A New Book Explores Genes, Choice, and Donor Kin

Random FamiliesMany queer families, including my own, began with one parent’s eggs and donor sperm—and donor conception is also an option for many single parents and non-queer fertility-challenged couples. But the sperm of a single anonymous donor may be used to create children for numerous families—and many of these them are connecting to create new networks of kinship that sit at the intersection of chosen and genetic family. A thoughtful new book explores how these networks have evolved and the benefits and challenges for children and parents in them.

Random Families: Genetic Strangers, Sperm Donor Siblings, and the Creation of New Kin, by Rosanna Hertz, professor of sociology and women’s and gender studies at Wellesley College, and Margaret K. Nelson, professor of sociology emerita at Middlebury College, is the result of interviews with 212 parents and 154 of their donor-conceived children. When their children were born, about one-third of the families were two-mom couples, just over half were single parents, and the rest were different-sex couples.

Dr. Rosanna Hertz. Courtesy of Oxford University Press.
Dr. Rosanna Hertz. Courtesy of Oxford University Press.

The authors explore how parents chose donors, how they and/or their children chose to connect with donor siblings, and how the children within a donor network made sense of their donor and each other. They also look in-depth at five different networks, each begun at “a particular historical moment in the creation of donor-sibling networks,” Hertz explained in a phone interview. Each demonstrates “different points of connection and different ways in which people meet donor siblings.” The earliest of the networks studied, for example, began in the 1980s, well before the first online registry for finding donor siblings launched in 2000. The families in this network were, however, one of the first to use an “identity-release” donor, who agreed the children could contact him when they turned 18. Today, many parents join a registry and connect with donor siblings via Facebook and/or in person when their children are still infants.

Meeting donor kin “is a way to expand family in all kinds of new directions, particularly as families have begun to shrink in America and people begin to both search for their origins and look for new ways to create a form of choice family,” Hertz said. Unlike other forms of “chosen families,” however, “It is different in this case because people are connecting with their biological relatives.”

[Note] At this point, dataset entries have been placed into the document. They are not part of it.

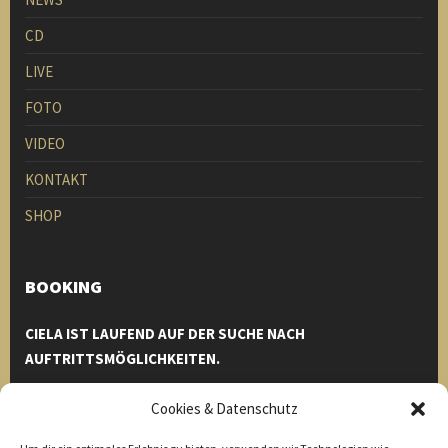
CD
LIVE
FOTO
VIDEO
KONTAKT
SHOP
BOOKING
CIELA IST LAUFEND AUF DER SUCHE NACH
AUFTRITTSMÖGLICHKEITEN.
Einfach bei uns melden und wir helfen euch euren Event zu
Cookies & Datenschutz
einem unvergesslichen Erlebnis zu machen.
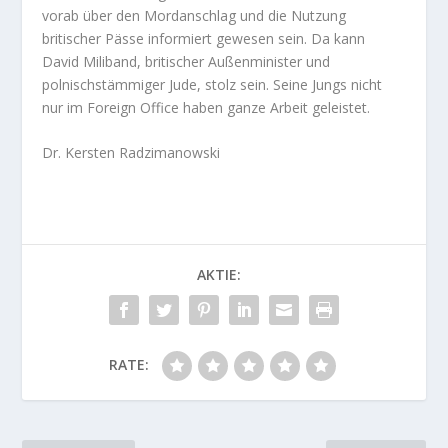
vorab über den Mordanschlag und die Nutzung
britischer Pässe informiert gewesen sein. Da kann
David Miliband, britischer Außenminister und
polnischstämmiger Jude, stolz sein. Seine Jungs nicht
nur im Foreign Office haben ganze Arbeit geleistet.
Dr. Kersten Radzimanowski
AKTIE:
RATE:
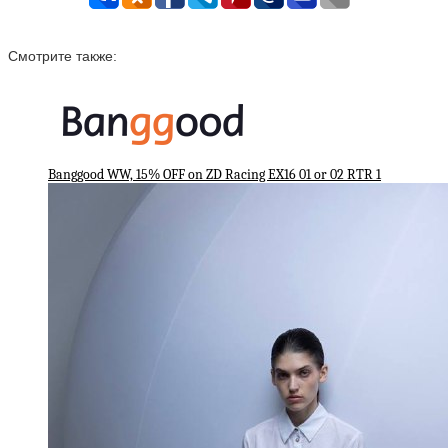
Смотрите также:
Banggood WW, 15% OFF on ZD Racing EX16 01 or 02 RTR 1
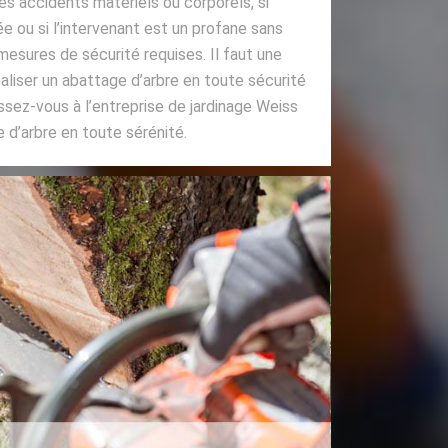
es accidents matériels ou corporels, si
ée ou si l’intervenant est un profane sans
esures de sécurité requises. Il faut une
éaliser un abattage d’arbre en toute sécurité
essez-vous à l’entreprise de jardinage Weiss
 d’arbre en toute sérénité.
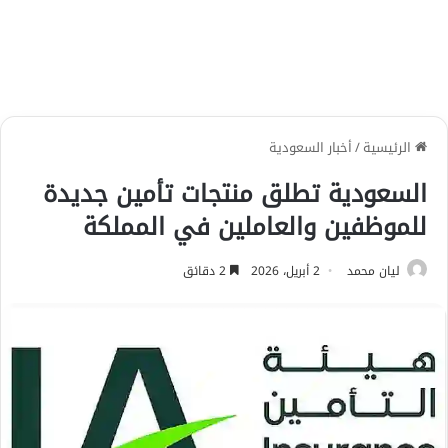
الرئيسية
/
أخبار السعودية
السعودية تطلق منتجات تأمين جديدة
للموظفين والعاملين في المملكة
ليان محمد
2 أبريل، 2026
2 دقائق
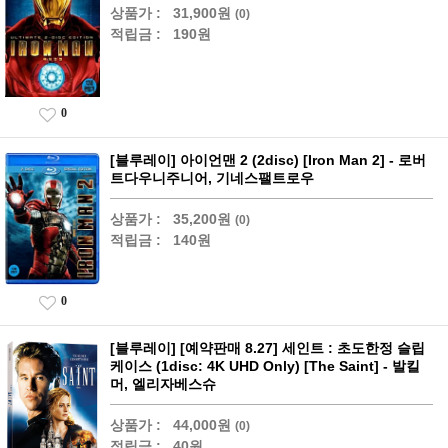
상품가 :
31,900원
(0)
적립금 :
190원
0
[블루레이] 아이언맨 2 (2disc) [Iron Man 2] - 로버
트다우니주니어, 기네스팰트로우
상품가 :
35,200원
(0)
적립금 :
140원
0
[블루레이] [예약판매 8.27] 세인트 : 초도한정 슬립
케이스 (1disc: 4K UHD Only) [The Saint] - 발킬
머, 엘리자베스슈
상품가 :
44,000원
(0)
적립금 :
40원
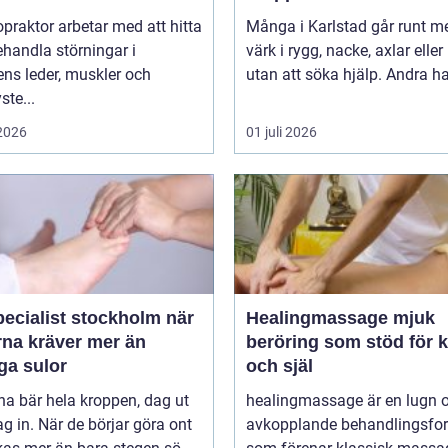
opraktor arbetar med att hitta
Många i Karlstad går runt m
handla störningar i
värk i rygg, nacke, axlar eller
ns leder, muskler och
utan att söka hjälp. Andra har
ste...
 2026
01 juli 2026
ecialist stockholm när
Healingmassage mjuk
rna kräver mer än
beröring som stöd för 
ga sulor
och själ
na bär hela kroppen, dag ut
healingmassage är en lugn 
g in. När de börjar göra ont
avkopplande behandlingsfo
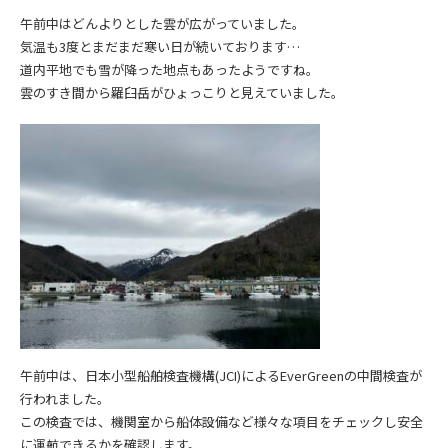
午前中はどんよりとした雲が広がっていました。
気温も3度とまだまだ寒い日が続いております…
道内平地でも雪が降った地点もあったようですね。
雲のすき間から羅臼岳がひょっこりと見えていました。
午前中は、日本小型船舶検査機構(JCI)によるEverGreenの中間検査が
行われました。
この検査では、機関室から船体設備など様々な項目をチェックし安全
に運航できるかを確認します。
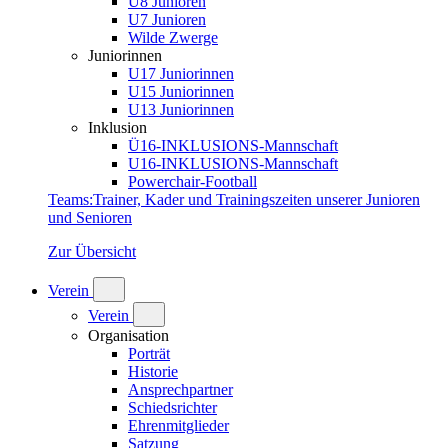
U8 Junioren
U7 Junioren
Wilde Zwerge
Juniorinnen
U17 Juniorinnen
U15 Juniorinnen
U13 Juniorinnen
Inklusion
Ü16-INKLUSIONS-Mannschaft
U16-INKLUSIONS-Mannschaft
Powerchair-Football
Teams
:
Trainer, Kader und Trainingszeiten unserer Junioren
und Senioren
Zur Übersicht
Verein
Verein
Organisation
Porträt
Historie
Ansprechpartner
Schiedsrichter
Ehrenmitglieder
Satzung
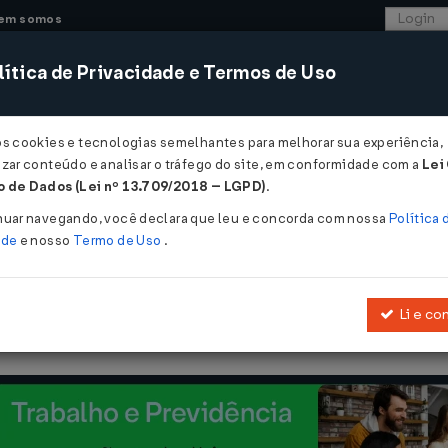
em somos
ítica de Privacidade e Termos de Uso
CONSULTORIA
SISTEMAS
COMÉRCIO EXTER
os cookies e tecnologias semelhantes para melhorar sua experiência,
zar conteúdo e analisar o tráfego do site, em conformidade com a
Lei
 de Dados (Lei nº 13.709/2018 – LGPD)
.
Nº 11 DE 02/07/2013
nuar navegando, você declara que leu e concorda com nossa
Política 
ade
e nosso
Termo de Uso
.
Li e co
Ratifica os Convênios ICMS 44/2013, 45/2013, 46/2013 e 47/2013.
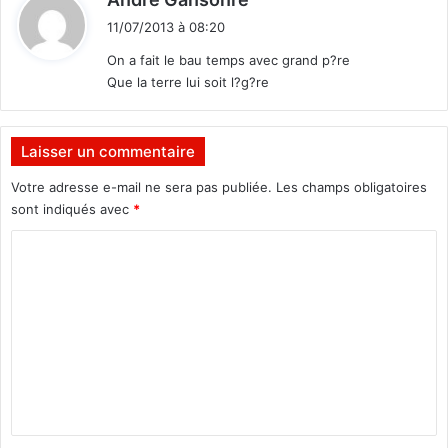
i
11/07/2013 à 08:20
t
On a fait le bau temps avec grand p?re
Que la terre lui soit l?g?re
:
Laisser un commentaire
Votre adresse e-mail ne sera pas publiée.
Les champs obligatoires
sont indiqués avec
*
C
o
m
m
e
n
t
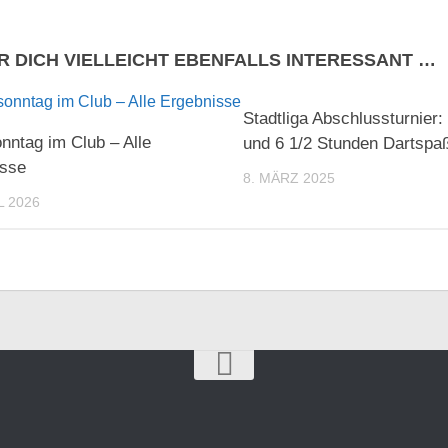
R DICH VIELLEICHT EBENFALLS INTERESSANT …
Stadtliga Abschlussturnier:
nntag im Club – Alle
und 6 1/2 Stunden Dartspa
isse
8. MÄRZ 2025
L 2026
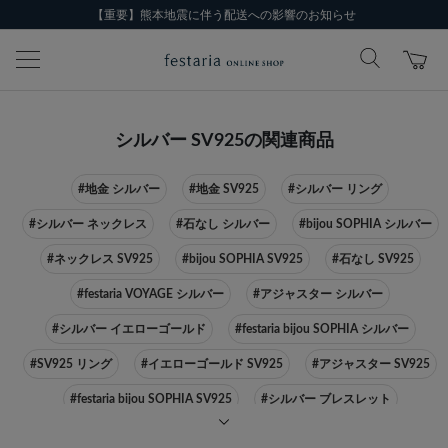
【重要】熊本地震に伴う配送への影響のお知らせ
シルバー SV925の関連商品
#地金 シルバー
#地金 SV925
#シルバー リング
#シルバー ネックレス
#石なし シルバー
#bijou SOPHIA シルバー
#ネックレス SV925
#bijou SOPHIA SV925
#石なし SV925
#festaria VOYAGE シルバー
#アジャスター シルバー
#シルバー イエローゴールド
#festaria bijou SOPHIA シルバー
#SV925 リング
#イエローゴールド SV925
#アジャスター SV925
#festaria bijou SOPHIA SV925
#シルバー ブレスレット
#SV925 ブレスレット
#festaria VOYAGE SV925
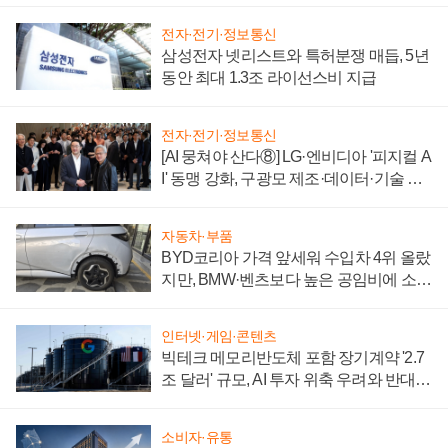
전자·전기·정보통신
삼성전자 넷리스트와 특허분쟁 매듭, 5년
동안 최대 1.3조 라이선스비 지급
전자·전기·정보통신
[AI 뭉쳐야 산다⑧] LG·엔비디아 '피지컬 A
I' 동맹 강화, 구광모 제조·데이터·기술 결
집해 종합 로보틱스 기업으로
자동차·부품
BYD코리아 가격 앞세워 수입차 4위 올랐
지만, BMW·벤츠보다 높은 공임비에 소비
자 불만 폭발
인터넷·게임·콘텐츠
빅테크 메모리반도체 포함 장기계약 '2.7
조 달러' 규모, AI 투자 위축 우려와 반대
신호
소비자·유통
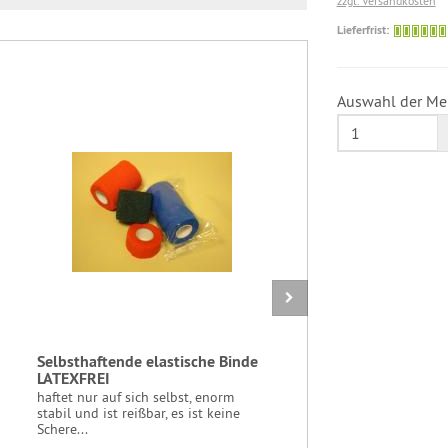
zzgl. Versandkosten
Lieferfrist:
Auswahl der Me
Selbsthaftende elastische Binde
Veilchenb
LATEXFREI
Packung en
stets für Si
haftet nur auf sich selbst, enorm
Benötigen S
stabil und ist reißbar, es ist keine
Schere...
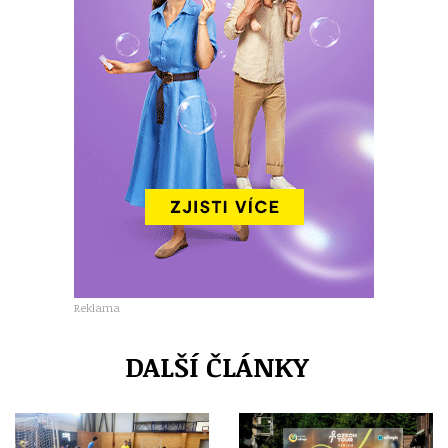
Reklama
DALŠÍ ČLÁNKY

Some donor siblings and their parents developed close bonds and ongoing relationships; others had more limited interactions. “Like any group you join, you’re going to have to work at creating those relationships,” she noted. She stressed, however, “It’s the children who are the connection within these networks. The parents are fostering relationships for their children, not for themselves. Some of the parents did become friendly, but it wasn’t their motive for getting together.”

The stress on genetic ties recedes, to be replaced by an emphasis on the choice that the participation in these groups—and the dynamic affiliations that form within them—actually represents.

These networks embody a contradiction between how genes do and don’t matter. Prospective parents “spend a lot of care and time trying to figure out the best donor that will fit within their family,” Hertz said, but then “shelve the donor as part of their everyday family life.” If families choose to connect with donor siblings, however, “The whole issue of genetics becomes problematic again.” Many children had initially assumed that the donor was unique to them, and were “shocked” to realize the donor was “a shared collective good.” Kids in two-mom families sometimes felt that “by acknowledging that these children were their siblings, it undermined the whole idea of creating family within a lesbian context. They were much more hesitant and felt like they were betraying their non-genetic mom—or both their moms and the way they created the family—even though it was oftentimes the moms who prompted the family to search and were willing to meet other families.”

Over time, however, the authors write, “the stress on genetic ties recedes, to be replaced by an emphasis on the choice that the participation in these groups—and the dynamic affiliations that form within them—actually represents.”

Many of them felt this was the first group they could really talk to about being donor-conceived and about their unique donor.

Importantly, the children found multiple benefits in meeting donor siblings. “It helped them understand idiosyncratic things about themselves that they didn’t find within their own families,” Hertz explained. Most of the children, even in populous urban areas, did not know any other donor-conceived children. In meeting their donor siblings, therefore, “Many of them felt this was the first group they could really talk to about being donor-conceived and about their unique donor.” Most of the parents in the most recently formed network, with children under five years old, said the kids didn’t yet fully grasp who the donor siblings were to them, but the adults hoped they would reap the benefits as they grew.

“I think kids do benefit from this,” Hertz affirmed. “The kids say it was a good thing to know the other kids out there who share their donor.” Even when there wasn’t a strong sense they were going to continue those relationships, they indicated “maybe they would draw on them in the future.”

Connecting with donor kin “means that you’re acknowledging that there’s something beyond the nuclear family that exists out there,” Hertz noted, but affirmed, “It does take what was a market transaction [buying sperm] and makes it something that is incredibly intimate. That’s been a positive that everyone I’ve interviewed talks about.”

Grounded in academic research, Random Families is nevertheless an accessible and informative read for anyone who has or is considering donor conception in their family.

((Originally published as my Mombian newspaper column. Disclosure: I work at Wellesley College, although not with Hertz or in her department. I also independently helped her with some initial outreach for participants in this study.)